= WHAT NEEDS TO BE DONE =
Extract the lines up to and including the one that contains "Troubles associés", starting with the first line of the entries below, and omit the pictures.

= THE RECORDS =
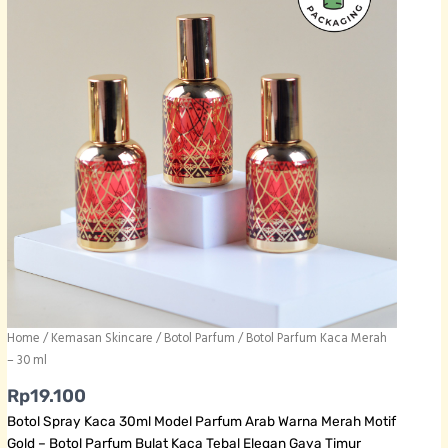
Home
/
Kemasan Skincare
/
Botol Parfum
/ Botol Parfum Kaca Merah
– 30 ml
Rp
19.100
Botol Spray Kaca 30ml Model Parfum Arab Warna Merah Motif
Gold – Botol Parfum Bulat Kaca Tebal Elegan Gaya Timur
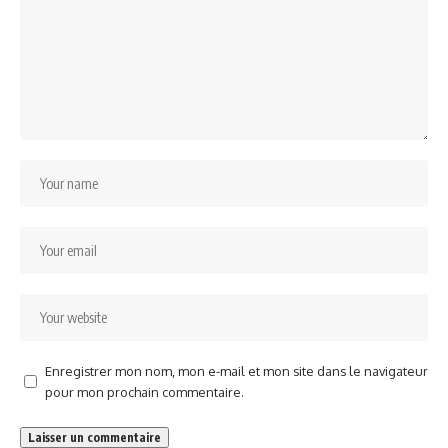
Enregistrer mon nom, mon e-mail et mon site dans le navigateur
pour mon prochain commentaire.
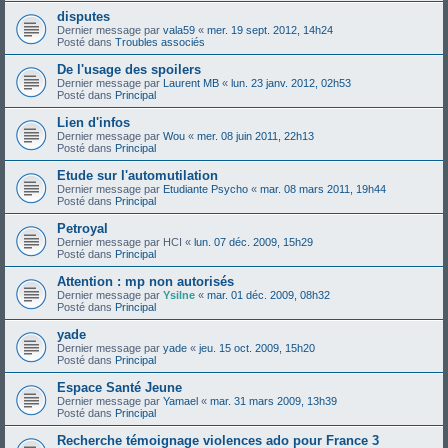
disputes
Dernier message par
vala59
«
mer. 19 sept. 2012, 14h24
Posté dans
Troubles associés
De l'usage des spoilers
Dernier message par
Laurent MB
«
lun. 23 janv. 2012, 02h53
Posté dans
Principal
Lien d'infos
Dernier message par
Wou
«
mer. 08 juin 2011, 22h13
Posté dans
Principal
Etude sur l'automutilation
Dernier message par
Etudiante Psycho
«
mar. 08 mars 2011, 19h44
Posté dans
Principal
Petroyal
Dernier message par
HCI
«
lun. 07 déc. 2009, 15h29
Posté dans
Principal
Attention : mp non autorisés
Dernier message par
Ysilne
«
mar. 01 déc. 2009, 08h32
Posté dans
Principal
yade
Dernier message par
yade
«
jeu. 15 oct. 2009, 15h20
Posté dans
Principal
Espace Santé Jeune
Dernier message par
Yamael
«
mar. 31 mars 2009, 13h39
Posté dans
Principal
Recherche témoignage violences ado pour France 3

= RESPONSE TO THE TASK =
Home
/
Kemasan Skincare
/
Botol Parfum
/ Botol Parfum Kaca Merah
– 30 ml
Rp
19.100
Botol Spray Kaca 30ml Model Parfum Arab Warna Merah Motif
Gold – Botol Parfum Bulat Kaca Tebal Elegan Gaya Timur
Enregistrer mon nom, mon e-mail et mon site dans le navigateur
pour mon prochain commentaire.
disputes
Dernier message par
vala59
«
mer. 19 sept. 2012, 14h24
Posté dans
Troubles associés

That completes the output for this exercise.